# SHAP Explainability Layer\nImplementation of feature-level explanations for the Hybrid Credit Scoring pipeline.

In [6]:
import pandas as pd
import numpy as np
import shap
import joblib
import json
import warnings

# Suppress warnings
warnings.filterwarnings('ignore')

print("✅ Setup complete. SHAP version:", shap.__version__)

✅ Setup complete. SHAP version: 0.49.1


In [7]:
# Load Models
pd_model = joblib.load('pd_model.joblib')
pd_scaler = joblib.load('pd_scaler.joblib')
pd_features = joblib.load('pd_features.joblib')

iso_model = joblib.load('isolation_forest.joblib')
if_scaler = joblib.load('if_scaler.joblib')
# isolation forest features were: ["avgMonthlyIncome", "incomeCV", "expenseRatio", "emiRatio", "avgMonthlyBalance", "bounceCount"]
if_features = ["avgMonthlyIncome", "incomeCV", "expenseRatio", "emiRatio", "avgMonthlyBalance", "bounceCount"]

risk_model = joblib.load('risk_random_forest.joblib')
risk_features = joblib.load('risk_features.joblib')

# Load background data for SHAP initialization
# We use the synthetic feature files as background reference
bg_data = pd.read_csv('../data/synthetic/features_only.csv')

print("✅ Models and background data loaded.")

✅ Models and background data loaded.


In [8]:
# 1. PD Model Explainer (Linear)
# We use a sample of background data to initialize the explainer
X_pd_bg = pd_scaler.transform(bg_data[pd_features])
pd_explainer = shap.LinearExplainer(pd_model, X_pd_bg)

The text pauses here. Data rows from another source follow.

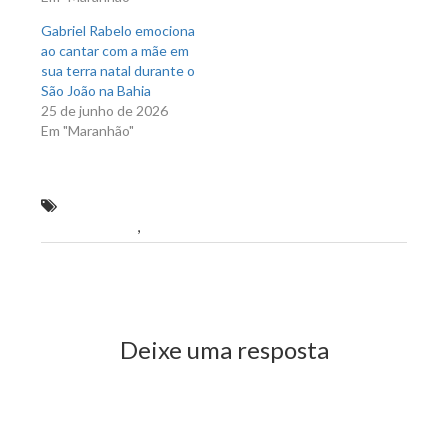
Gabriel Rabelo emociona
ao cantar com a mãe em
sua terra natal durante o
São João na Bahia
25 de junho de 2026
Em "Maranhão"
bens públicos não poderão mais receber nomes de
pessoas vivas
,
No MA
Previous Post
Next Post
Deixe uma resposta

# 2. Anomaly Model Explainer (Tree)
# Isolation Forest is supported by TreeExplainer
if_explainer = shap.TreeExplainer(iso_model)

# 3. Risk Label Model Explainer (Tree)
# Background data for Risk Model includes PD and anomalyFlag
# For simplicity in this demo, we'll use a sample from the predictions file
risk_df = pd.read_csv('../data/synthetic/features_with_risk_predictions.csv')
X_risk_bg = risk_df[risk_features]
risk_explainer = shap.TreeExplainer(risk_model)

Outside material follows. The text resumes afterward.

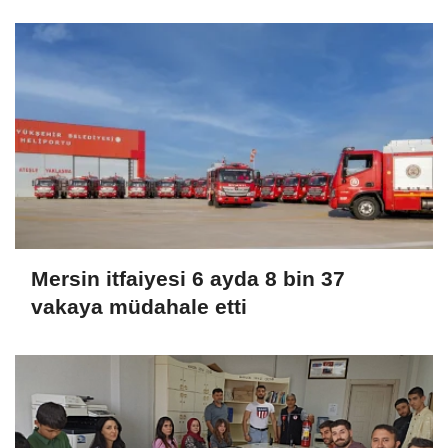
Mersin itfaiyesi 6 ayda 8 bin 37
vakaya müdahale etti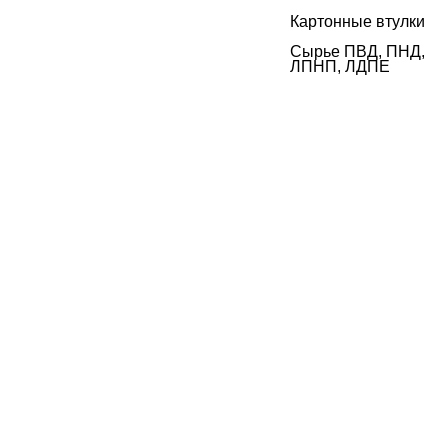
Картонные втулки
Сырье ПВД, ПНД,
ЛПНП, ЛДПЕ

print("✅ SHAP Explainers initialized.")

✅ SHAP Explainers initialized.


In [9]:
def get_explanation_aggregator(input_row):
    """
    Generates human-readable explanations from SHAP values for a single input row (dict).
    """
    # 1. Prepare Data
    df_input = pd.DataFrame([input_row])
    
    # 2. PD Explanation
    X_pd = pd_scaler.transform(df_input[pd_features])
    pd_val = pd_model.predict_proba(X_pd)[0, 1]
    pd_shap_values = pd_explainer.shap_values(X_pd)
    # top 3 factors
    pd_indices = np.argsort(np.abs(pd_shap_values[0]))[::-1][:3]
    pd_top_factors = [pd_features[i] for i in pd_indices]

    # 3. Anomaly Explanation
    X_if = if_scaler.transform(df_input[if_features])
    if_score = iso_model.decision_function(X_if)[0]
    if_shap_values = if_explainer.shap_values(X_if)
    # TreeExplainer for IF returns a single array
    if isinstance(if_shap_values, list):
        if_shap = if_shap_values[0]
    else:
        if_shap = if_shap_values

    if_indices = np.argsort(np.abs(if_shap[0]))[::-1][:2]
    if_reasons = [if_features[i] for i in if_indices]

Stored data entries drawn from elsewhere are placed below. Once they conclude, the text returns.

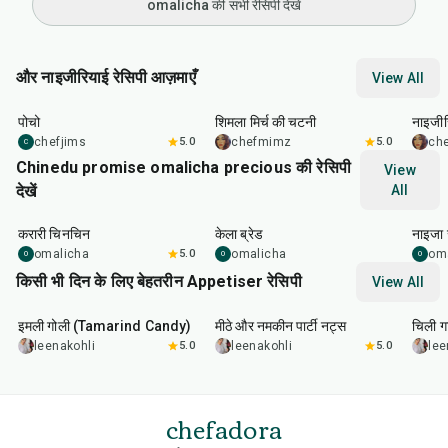
omalicha की सभी रेसिपी देखें
और नाइजीरियाई रेसिपी आज़माएँ
View All
45
min
25
min
45
m
पोचो
शिमला मिर्च की चटनी
नाइजीर
chefjims
5.0
chefmimz
5.0
ch
C
Chinedu promise omalicha precious की रेसिपी
View
देखें
All
50
min
1
hr
1
hr
करारी चिनचिन
केला ब्रेड
नाइजा
omalicha
5.0
omalicha
om
O
O
O
किसी भी दिन के लिए बेहतरीन Appetiser रेसिपी
View All
1
hr
20
min
15
min
40
m
इमली गोली (Tamarind Candy)
मीठे और नमकीन पार्टी नट्स
चिली गा
leenakohli
5.0
leenakohli
5.0
lee
chefadora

    # 4. Risk Label Explanation
    # Prepare risk features by including simulation results for PD and Anomaly
    X_risk_prep = df_input.copy()
    X_risk_prep['PD'] = pd_val
    X_risk_prep['anomalyFlag'] = 1 if if_score < -0.05 else 0 
    
    # Select features in the correct order for the Risk model
    X_risk = X_risk_prep[risk_features]
    
    risk_label_idx = int(risk_model.predict(X_risk)[0])
    risk_labels = ["LOW", "MEDIUM", "HIGH"]
    risk_label = risk_labels[risk_label_idx]
    
    risk_shap_values = risk_explainer.shap_values(X_risk)
    # TreeExplainer for Multi-class returns a list of arrays. Index corresponds to class.
    if isinstance(risk_shap_values, list):
        class_shap = risk_shap_values[risk_label_idx]
    else:
        # Some versions return a 3D array
        class_shap = risk_shap_values[:,:,risk_label_idx] if risk_shap_values.ndim == 3 else risk_shap_values
    
    risk_indices = np.argsort(np.abs(class_shap[0]))[::-1][:3]
    risk_drivers = [risk_features[i] for i in risk_indices]

    # 5. Aggregate
    response = {
        "PD": {
            "value": round(float(pd_val), 4),
            "top_factors": pd_top_factors
        },
        "Anomaly": {
            "score": round(float(if_score), 4),
            "reasons": if_reasons
        },
        "RiskLabel": {
            "label": risk_label,
            "drivers": risk_drivers
        }
    }
    return response

print("✅ Explanation Aggregator defined.")

✅ Explanation Aggregator defined.


In [10]:
# Test Case: Sample Customer
test_customer = {
    'avgMonthlyIncome': 75000,
    'incomeCV': 0.1,
    'expenseRatio': 0.3,
    'emiRatio': 0.2,
    'avgMonthlyBalance': 50000,
    'bounceCount': 0,
    'accountAgeMonths': 24
}

explanation = get_explanation_aggregator(test_customer)
print("\n--- Unified Explanation Response ---")
print(json.dumps(explanation, indent=2))


--- Unified Explanation Response ---
{
  "PD": {
    "value": 0.0003,
    "top_factors": [
      "expenseRatio",
      "accountAgeMonths",
      "emiRatio"
    ]
  },
  "Anomaly": {
    "score": 0.1592,
    "reasons": [
      "expenseRatio",
      "bounceCount"
    ]
  },
  "RiskLabel": {
    "label": "LOW",
    "drivers": [
      "PD",
      "expenseRatio",
      "emiRatio"
    ]
  }
}